While excess water-soluble vitamins, such as folate and vitamin C, are excreted through urine, fat-soluble vitamins like vitamin A, D, E and K are easier to overdose on. For example, too much vitamin A has been shown to cause birth defects, including malformations of the eyes, skull, lungs and heart. (11)
So choose your food and drink wisely because you certainly don’t want to overload yourself or your developing baby.
Prenatal vitamins can cause nausea or aggravate morning sickness. If this occurs, you should try taking your vitamin during a meal. If that doesn’t help, you should talk to your doctor about taking chewable vitamins in place of the large prenatal vitamins.
If you forget to take your daily dosage at the usual time, take a dose as soon as you remember. However, if it’s almost time for your next dose then just wait until then and take a regular dose. You should not take extra prenatal vitamins to make up for a missed dose. (12)
There are many drugs that can interact with prenatal multivitamins. Be sure to tell your doctor about any other medications as well as natural supplements you currently take.
Less serious side effects of prenatal vitamins include dark stools or constipation (as a result of the iron content) or mild nausea. Most women experience constipation from iron, but you can combat it by drinking plenty of water and eating lots of fiber. Prunes and figs can also provide natural constipation relief.
Talk with your doctor if you experience any of these, and definitely tell your doctor right away if you notice any other additional or more serious side effects.
A high-quality prenatal vitamin can be a helpful addition to an overall healthy diet. Before and during pregnancy, folate has been shown to be the most important supplement to take during pregnancy, but all vitamins and minerals are important to the health of a pregnant woman and her developing child, most of which can be obtained from healthy food choices on a daily basis. However, some nutrients like folate, iron, calcium and vitamin D are especially important to the development of a fetus but can be harder to get at needed levels from diet alone. That’s when supplements can be helpful in filling in common dietary gaps.

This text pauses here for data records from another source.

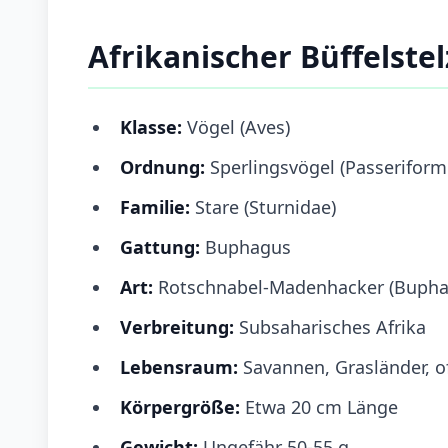
Afrikanischer Büffelste
Klasse:
Vögel (Aves)
Ordnung:
Sperlingsvögel (Passeriform
Familie:
Stare (Sturnidae)
Gattung:
Buphagus
Art:
Rotschnabel-Madenhacker (Bupha
Verbreitung:
Subsaharisches Afrika
Lebensraum:
Savannen, Grasländer, o
Körpergröße:
Etwa 20 cm Länge
Gewicht:
Ungefähr 50-55 g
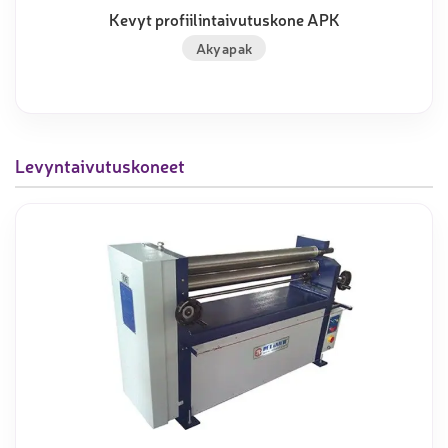
Kevyt profiilintaivutuskone APK
Akyapak
Levyntaivutuskoneet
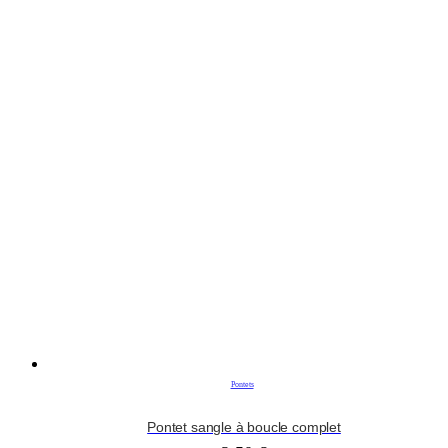
Pontets
Pontet sangle à boucle complet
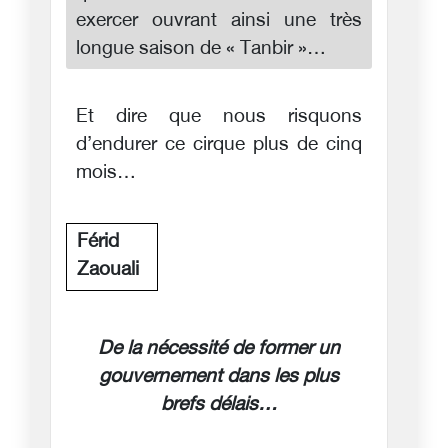
exercer ouvrant ainsi une très
longue saison de « Tanbir »…
Et dire que nous risquons
d’endurer ce cirque plus de cinq
mois…
Férid
Zaouali
De la nécessité de former un
gouvernement dans les plus
brefs délais…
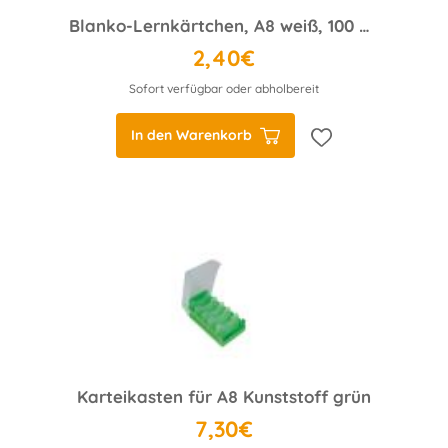
Blanko-Lernkärtchen, A8 weiß, 100 Stück, liniert
2,40€
Sofort verfügbar oder abholbereit
In den Warenkorb
Karteikasten für A8 Kunststoff grün
7,30€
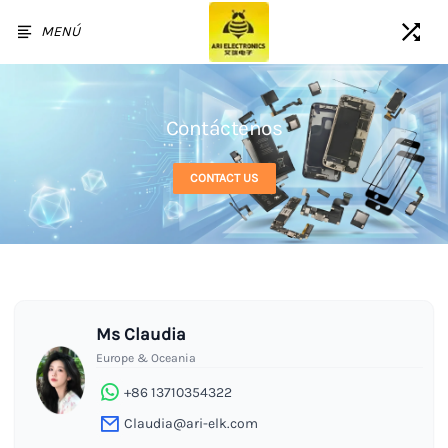
MENÚ
Contáctenos
CONTACT US
Ms Claudia
Europe & Oceania
+86 13710354322
Claudia@ari-elk.com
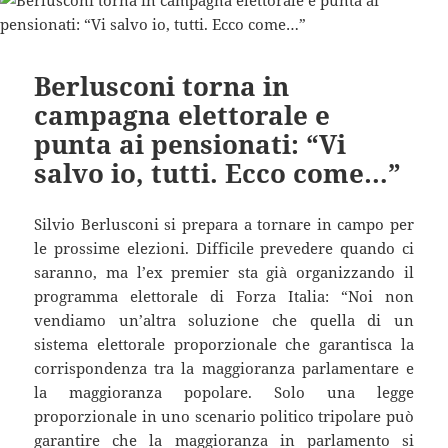
Berlusconi torna in
campagna elettorale e
punta ai pensionati: “Vi
salvo io, tutti. Ecco come…”
Silvio Berlusconi si prepara a tornare in campo per
le prossime elezioni. Difficile prevedere quando ci
saranno, ma l’ex premier sta già organizzando il
programma elettorale di Forza Italia: “Noi non
vendiamo un’altra soluzione che quella di un
sistema elettorale proporzionale che garantisca la
corrispondenza tra la maggioranza parlamentare e
la maggioranza popolare. Solo una legge
proporzionale in uno scenario politico tripolare può
garantire che la maggioranza in parlamento si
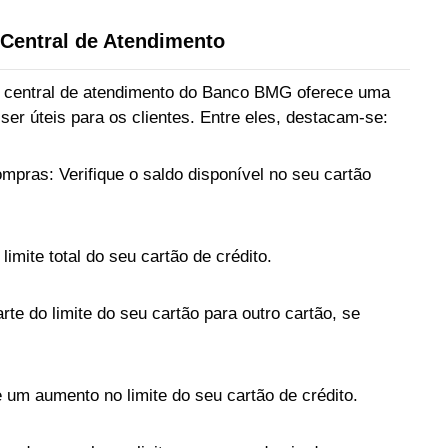
 Central de Atendimento
 a central de atendimento do Banco BMG oferece uma
er úteis para os clientes. Entre eles, destacam-se:
mpras: Verifique o saldo disponível no seu cartão
 limite total do seu cartão de crédito.
arte do limite do seu cartão para outro cartão, se
e um aumento no limite do seu cartão de crédito.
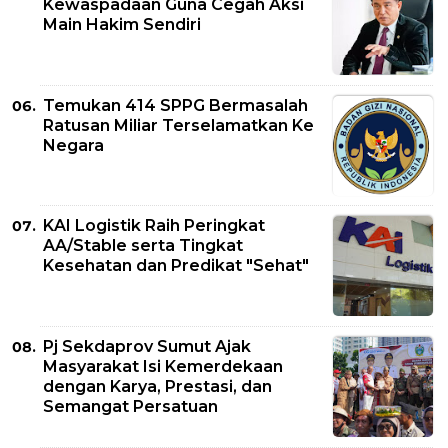
Kewaspadaan Guna Cegah Aksi
Main Hakim Sendiri
Temukan 414 SPPG Bermasalah
Ratusan Miliar Terselamatkan Ke
Negara
KAI Logistik Raih Peringkat
AA/Stable serta Tingkat
Kesehatan dan Predikat "Sehat"
Pj Sekdaprov Sumut Ajak
Masyarakat Isi Kemerdekaan
dengan Karya, Prestasi, dan
Semangat Persatuan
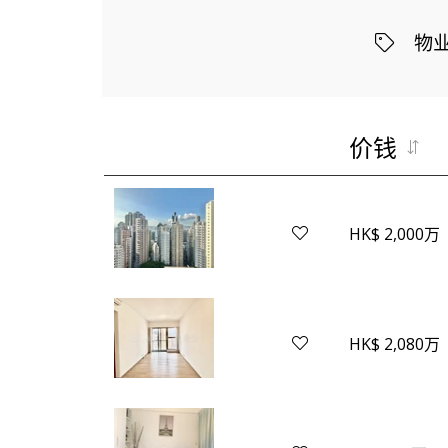
物
价钱
HK$ 2,000万
HK$ 2,080万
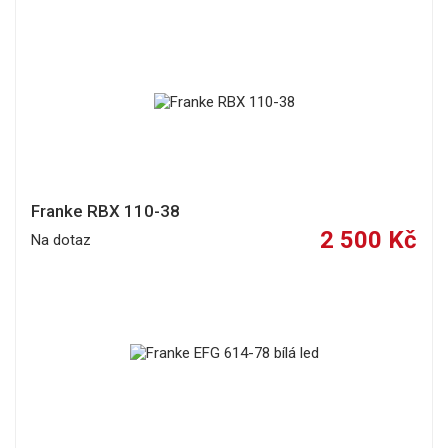
Franke RBX 110-38
2 500 Kč
Na dotaz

In general, most health care providers recommend a prenatal vitamin for the duration of your pregnancy. It’s a smart idea to have your nutrient levels checked to see exactly where there are deficiencies, if any. Once you obtain this knowledge via blood work, you can make more informed and more health-promoting decisions when it comes to your diet and prenatal supplements. Blindly taking supplements or having an overly excessive intake of nutrients is not good for a pregnant woman and can actually have negative health consequences on her baby.
Always focus on improving your diet through whole foods as much as possible and look at prenatal supplements as secondary insurance to optimize your health and the health of your little one.